▶ _Task_:
Would you please copy the part of the material below that opens with the line containing "Entries feed (1357, 785)" and closes with the line containing "Essay (330, 1169)"? Copy it exactly, and only it.

▶ _Input material_:
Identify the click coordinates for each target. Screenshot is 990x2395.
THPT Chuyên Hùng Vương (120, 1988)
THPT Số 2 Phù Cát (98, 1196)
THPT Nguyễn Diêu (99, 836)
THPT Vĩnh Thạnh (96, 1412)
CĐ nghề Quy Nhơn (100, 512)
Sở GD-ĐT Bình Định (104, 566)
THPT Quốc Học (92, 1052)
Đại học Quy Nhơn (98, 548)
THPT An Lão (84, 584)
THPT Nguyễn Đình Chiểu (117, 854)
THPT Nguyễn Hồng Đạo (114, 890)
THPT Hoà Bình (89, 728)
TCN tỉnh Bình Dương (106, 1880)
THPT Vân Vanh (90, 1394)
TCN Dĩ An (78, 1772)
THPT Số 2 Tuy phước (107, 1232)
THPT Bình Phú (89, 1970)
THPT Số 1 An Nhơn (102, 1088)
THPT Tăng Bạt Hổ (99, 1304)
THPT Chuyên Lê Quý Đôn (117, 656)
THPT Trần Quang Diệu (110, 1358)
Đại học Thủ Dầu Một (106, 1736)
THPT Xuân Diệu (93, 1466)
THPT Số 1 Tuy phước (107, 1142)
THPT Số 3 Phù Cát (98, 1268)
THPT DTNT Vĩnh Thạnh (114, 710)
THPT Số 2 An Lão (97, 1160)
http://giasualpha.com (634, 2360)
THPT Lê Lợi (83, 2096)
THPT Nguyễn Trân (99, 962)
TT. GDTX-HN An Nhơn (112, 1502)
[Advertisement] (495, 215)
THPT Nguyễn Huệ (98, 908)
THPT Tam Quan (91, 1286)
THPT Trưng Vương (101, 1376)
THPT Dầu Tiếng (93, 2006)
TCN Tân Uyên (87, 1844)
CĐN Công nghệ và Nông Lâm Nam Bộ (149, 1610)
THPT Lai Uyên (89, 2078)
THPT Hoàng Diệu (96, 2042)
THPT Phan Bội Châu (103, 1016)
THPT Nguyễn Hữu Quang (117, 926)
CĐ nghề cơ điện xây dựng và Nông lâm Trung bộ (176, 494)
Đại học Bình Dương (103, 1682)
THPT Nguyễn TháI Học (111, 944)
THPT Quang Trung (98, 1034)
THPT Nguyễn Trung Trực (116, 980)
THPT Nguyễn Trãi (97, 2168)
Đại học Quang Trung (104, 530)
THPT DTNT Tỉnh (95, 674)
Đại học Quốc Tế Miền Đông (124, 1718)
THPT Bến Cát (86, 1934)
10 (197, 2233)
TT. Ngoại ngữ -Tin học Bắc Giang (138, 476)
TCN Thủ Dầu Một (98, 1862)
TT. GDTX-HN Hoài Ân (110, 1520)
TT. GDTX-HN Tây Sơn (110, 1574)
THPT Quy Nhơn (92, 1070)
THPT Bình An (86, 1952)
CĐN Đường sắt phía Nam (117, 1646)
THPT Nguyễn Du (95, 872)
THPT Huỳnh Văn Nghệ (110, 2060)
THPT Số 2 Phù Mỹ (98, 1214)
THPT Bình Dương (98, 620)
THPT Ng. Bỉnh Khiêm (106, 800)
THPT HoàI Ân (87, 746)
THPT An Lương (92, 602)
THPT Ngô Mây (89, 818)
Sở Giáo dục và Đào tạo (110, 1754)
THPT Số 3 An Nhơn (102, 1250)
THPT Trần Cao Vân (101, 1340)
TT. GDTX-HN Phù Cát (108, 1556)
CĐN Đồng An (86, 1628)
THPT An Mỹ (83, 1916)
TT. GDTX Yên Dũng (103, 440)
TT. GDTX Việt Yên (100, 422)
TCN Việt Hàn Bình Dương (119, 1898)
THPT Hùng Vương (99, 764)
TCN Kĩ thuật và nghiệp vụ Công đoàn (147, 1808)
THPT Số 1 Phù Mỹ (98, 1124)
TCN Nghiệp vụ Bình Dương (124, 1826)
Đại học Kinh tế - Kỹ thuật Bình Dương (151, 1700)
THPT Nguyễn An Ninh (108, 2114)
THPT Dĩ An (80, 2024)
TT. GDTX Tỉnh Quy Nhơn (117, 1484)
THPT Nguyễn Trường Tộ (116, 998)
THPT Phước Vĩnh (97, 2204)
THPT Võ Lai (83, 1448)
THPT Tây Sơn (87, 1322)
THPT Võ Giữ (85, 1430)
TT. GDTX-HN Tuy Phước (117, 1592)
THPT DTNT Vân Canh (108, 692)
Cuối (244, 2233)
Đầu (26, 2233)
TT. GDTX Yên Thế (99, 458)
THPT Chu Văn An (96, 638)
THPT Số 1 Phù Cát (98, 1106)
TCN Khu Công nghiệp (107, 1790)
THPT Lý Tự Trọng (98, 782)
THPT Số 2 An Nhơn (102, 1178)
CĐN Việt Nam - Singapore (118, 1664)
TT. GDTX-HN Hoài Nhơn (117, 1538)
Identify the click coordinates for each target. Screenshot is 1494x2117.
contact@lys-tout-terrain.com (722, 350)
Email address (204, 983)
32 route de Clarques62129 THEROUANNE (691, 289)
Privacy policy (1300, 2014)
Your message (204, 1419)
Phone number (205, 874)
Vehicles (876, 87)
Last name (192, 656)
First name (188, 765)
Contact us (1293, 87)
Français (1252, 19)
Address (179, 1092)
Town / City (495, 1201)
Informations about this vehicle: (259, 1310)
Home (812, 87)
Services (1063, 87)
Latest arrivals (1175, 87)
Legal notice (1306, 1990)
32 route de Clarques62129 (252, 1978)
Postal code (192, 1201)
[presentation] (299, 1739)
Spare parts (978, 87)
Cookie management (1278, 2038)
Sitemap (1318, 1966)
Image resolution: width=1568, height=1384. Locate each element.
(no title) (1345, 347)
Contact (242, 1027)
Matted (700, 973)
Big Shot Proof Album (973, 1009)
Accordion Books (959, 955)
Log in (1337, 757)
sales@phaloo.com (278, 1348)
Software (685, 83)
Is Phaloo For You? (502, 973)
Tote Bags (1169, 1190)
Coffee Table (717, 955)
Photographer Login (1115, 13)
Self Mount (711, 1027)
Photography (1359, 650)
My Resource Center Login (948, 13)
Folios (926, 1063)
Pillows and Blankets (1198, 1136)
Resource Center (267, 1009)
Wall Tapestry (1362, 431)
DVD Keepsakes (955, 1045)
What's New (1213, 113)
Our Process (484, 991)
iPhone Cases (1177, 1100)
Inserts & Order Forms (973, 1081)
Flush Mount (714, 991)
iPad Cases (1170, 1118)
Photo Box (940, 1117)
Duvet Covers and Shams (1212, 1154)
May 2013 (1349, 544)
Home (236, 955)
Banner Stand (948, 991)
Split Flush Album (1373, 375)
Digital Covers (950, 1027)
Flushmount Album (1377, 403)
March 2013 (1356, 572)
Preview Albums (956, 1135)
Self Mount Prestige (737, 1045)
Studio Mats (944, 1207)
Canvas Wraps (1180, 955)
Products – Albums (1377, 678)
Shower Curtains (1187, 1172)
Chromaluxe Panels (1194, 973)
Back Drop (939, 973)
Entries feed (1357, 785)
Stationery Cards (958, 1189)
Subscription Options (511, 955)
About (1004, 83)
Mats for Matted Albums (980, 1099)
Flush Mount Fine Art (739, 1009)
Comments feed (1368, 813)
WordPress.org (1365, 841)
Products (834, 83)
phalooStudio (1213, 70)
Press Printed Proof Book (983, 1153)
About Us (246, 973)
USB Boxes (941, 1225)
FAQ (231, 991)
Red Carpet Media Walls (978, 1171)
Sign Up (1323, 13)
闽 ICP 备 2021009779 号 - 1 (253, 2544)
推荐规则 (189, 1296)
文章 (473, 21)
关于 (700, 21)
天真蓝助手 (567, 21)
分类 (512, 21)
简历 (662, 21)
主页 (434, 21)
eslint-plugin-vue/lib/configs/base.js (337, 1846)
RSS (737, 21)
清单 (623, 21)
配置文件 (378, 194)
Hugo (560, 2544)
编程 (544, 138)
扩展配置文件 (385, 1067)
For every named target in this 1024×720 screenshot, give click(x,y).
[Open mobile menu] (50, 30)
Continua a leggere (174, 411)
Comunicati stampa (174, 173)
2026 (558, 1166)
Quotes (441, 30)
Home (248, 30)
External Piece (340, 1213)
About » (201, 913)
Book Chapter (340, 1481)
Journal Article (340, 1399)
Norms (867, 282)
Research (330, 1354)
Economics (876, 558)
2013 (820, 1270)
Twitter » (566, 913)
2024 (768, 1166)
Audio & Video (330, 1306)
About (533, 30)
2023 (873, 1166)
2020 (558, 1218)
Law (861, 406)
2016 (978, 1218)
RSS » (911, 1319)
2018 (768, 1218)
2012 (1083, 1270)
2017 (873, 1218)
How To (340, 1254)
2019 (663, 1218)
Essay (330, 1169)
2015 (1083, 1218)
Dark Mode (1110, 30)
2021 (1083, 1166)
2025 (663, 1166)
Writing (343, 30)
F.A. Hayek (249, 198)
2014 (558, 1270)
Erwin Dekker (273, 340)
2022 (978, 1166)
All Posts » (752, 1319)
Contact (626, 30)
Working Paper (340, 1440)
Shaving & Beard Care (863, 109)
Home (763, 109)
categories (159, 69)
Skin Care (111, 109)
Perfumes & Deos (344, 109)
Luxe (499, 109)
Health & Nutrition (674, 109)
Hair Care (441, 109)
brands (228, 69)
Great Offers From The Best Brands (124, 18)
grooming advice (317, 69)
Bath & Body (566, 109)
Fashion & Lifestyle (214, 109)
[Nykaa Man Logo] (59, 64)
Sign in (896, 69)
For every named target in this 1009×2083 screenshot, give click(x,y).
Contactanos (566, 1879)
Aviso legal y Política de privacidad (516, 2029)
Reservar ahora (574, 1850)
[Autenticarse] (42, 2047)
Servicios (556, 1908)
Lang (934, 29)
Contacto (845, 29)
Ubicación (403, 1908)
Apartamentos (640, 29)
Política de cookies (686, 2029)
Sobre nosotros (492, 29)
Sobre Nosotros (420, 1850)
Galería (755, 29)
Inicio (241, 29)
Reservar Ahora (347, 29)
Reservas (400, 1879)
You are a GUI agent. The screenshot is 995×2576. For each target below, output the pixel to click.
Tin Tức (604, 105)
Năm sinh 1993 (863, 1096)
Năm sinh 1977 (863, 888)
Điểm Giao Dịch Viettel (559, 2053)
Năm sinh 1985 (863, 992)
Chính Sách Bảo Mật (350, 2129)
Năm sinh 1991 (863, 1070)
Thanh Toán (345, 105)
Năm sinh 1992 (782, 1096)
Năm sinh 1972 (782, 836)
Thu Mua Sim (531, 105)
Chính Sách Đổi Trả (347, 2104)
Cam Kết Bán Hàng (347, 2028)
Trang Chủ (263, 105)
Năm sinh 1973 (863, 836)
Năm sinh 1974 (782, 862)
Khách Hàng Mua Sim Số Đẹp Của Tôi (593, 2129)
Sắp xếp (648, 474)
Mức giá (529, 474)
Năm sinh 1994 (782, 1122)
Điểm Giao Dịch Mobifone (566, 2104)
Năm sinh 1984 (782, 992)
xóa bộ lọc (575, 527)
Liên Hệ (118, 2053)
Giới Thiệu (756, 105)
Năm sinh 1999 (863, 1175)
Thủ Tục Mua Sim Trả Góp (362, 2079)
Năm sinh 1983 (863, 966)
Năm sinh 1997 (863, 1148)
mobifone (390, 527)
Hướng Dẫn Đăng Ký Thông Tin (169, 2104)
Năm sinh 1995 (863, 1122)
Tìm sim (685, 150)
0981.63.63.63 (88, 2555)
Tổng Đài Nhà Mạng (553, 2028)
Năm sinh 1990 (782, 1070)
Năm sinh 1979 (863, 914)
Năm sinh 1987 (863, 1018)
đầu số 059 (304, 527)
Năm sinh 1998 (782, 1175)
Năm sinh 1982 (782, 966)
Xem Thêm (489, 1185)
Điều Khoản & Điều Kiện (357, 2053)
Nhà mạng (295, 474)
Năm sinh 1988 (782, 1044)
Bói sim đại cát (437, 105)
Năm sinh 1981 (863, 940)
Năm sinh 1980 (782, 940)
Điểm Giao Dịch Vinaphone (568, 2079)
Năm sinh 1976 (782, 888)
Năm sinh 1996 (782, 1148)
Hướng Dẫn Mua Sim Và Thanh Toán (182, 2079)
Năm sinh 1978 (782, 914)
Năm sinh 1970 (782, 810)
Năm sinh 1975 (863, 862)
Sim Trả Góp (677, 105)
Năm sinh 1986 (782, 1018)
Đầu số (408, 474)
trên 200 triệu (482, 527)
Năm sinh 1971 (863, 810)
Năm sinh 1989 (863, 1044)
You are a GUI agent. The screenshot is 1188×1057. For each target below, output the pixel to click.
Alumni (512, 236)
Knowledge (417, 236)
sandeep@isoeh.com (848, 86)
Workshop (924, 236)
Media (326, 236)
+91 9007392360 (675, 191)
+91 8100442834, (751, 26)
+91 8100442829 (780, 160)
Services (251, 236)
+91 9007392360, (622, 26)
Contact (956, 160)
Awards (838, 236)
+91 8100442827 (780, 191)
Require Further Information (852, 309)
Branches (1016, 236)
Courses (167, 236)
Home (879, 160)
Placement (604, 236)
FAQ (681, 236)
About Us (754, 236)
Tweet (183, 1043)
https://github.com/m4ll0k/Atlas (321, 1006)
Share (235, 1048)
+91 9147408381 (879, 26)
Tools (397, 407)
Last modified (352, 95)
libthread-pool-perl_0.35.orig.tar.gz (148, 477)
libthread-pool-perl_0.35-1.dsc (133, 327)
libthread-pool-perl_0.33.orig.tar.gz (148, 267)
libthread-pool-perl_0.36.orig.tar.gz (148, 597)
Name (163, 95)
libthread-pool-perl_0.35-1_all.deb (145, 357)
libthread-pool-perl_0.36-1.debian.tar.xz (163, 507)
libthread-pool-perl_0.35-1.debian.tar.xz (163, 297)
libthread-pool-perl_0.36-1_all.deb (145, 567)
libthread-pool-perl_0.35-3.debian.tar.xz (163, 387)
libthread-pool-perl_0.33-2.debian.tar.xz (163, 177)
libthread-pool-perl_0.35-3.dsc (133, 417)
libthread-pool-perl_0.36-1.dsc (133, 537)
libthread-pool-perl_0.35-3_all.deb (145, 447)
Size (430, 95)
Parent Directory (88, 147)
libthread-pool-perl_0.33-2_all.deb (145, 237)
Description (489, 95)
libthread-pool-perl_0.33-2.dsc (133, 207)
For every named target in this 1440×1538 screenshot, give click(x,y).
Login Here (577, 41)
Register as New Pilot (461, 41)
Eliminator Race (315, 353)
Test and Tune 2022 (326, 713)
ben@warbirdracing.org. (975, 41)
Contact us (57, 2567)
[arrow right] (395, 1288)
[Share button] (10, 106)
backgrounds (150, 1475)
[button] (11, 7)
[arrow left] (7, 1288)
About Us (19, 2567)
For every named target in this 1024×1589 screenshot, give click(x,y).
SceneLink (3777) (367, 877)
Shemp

▶ _Response to the exercise_:
Entries feed (1357, 785)
Stationery Cards (958, 1189)
Subscription Options (511, 955)
About (1004, 83)
Mats for Matted Albums (980, 1099)
Flush Mount Fine Art (739, 1009)
Comments feed (1368, 813)
WordPress.org (1365, 841)
Products (834, 83)
phalooStudio (1213, 70)
Press Printed Proof Book (983, 1153)
About Us (246, 973)
USB Boxes (941, 1225)
FAQ (231, 991)
Red Carpet Media Walls (978, 1171)
Sign Up (1323, 13)
闽 ICP 备 2021009779 号 - 1 (253, 2544)
推荐规则 (189, 1296)
文章 (473, 21)
关于 (700, 21)
天真蓝助手 (567, 21)
分类 (512, 21)
简历 (662, 21)
主页 (434, 21)
eslint-plugin-vue/lib/configs/base.js (337, 1846)
RSS (737, 21)
清单 (623, 21)
配置文件 (378, 194)
Hugo (560, 2544)
编程 (544, 138)
扩展配置文件 (385, 1067)
For every named target in this 1024×720 screenshot, give click(x,y).
[Open mobile menu] (50, 30)
Continua a leggere (174, 411)
Comunicati stampa (174, 173)
2026 (558, 1166)
Quotes (441, 30)
Home (248, 30)
External Piece (340, 1213)
About » (201, 913)
Book Chapter (340, 1481)
Journal Article (340, 1399)
Norms (867, 282)
Research (330, 1354)
Economics (876, 558)
2013 (820, 1270)
Twitter » (566, 913)
2024 (768, 1166)
Audio & Video (330, 1306)
About (533, 30)
2023 (873, 1166)
2020 (558, 1218)
Law (861, 406)
2016 (978, 1218)
RSS » (911, 1319)
2018 (768, 1218)
2012 (1083, 1270)
2017 (873, 1218)
How To (340, 1254)
2019 (663, 1218)
Essay (330, 1169)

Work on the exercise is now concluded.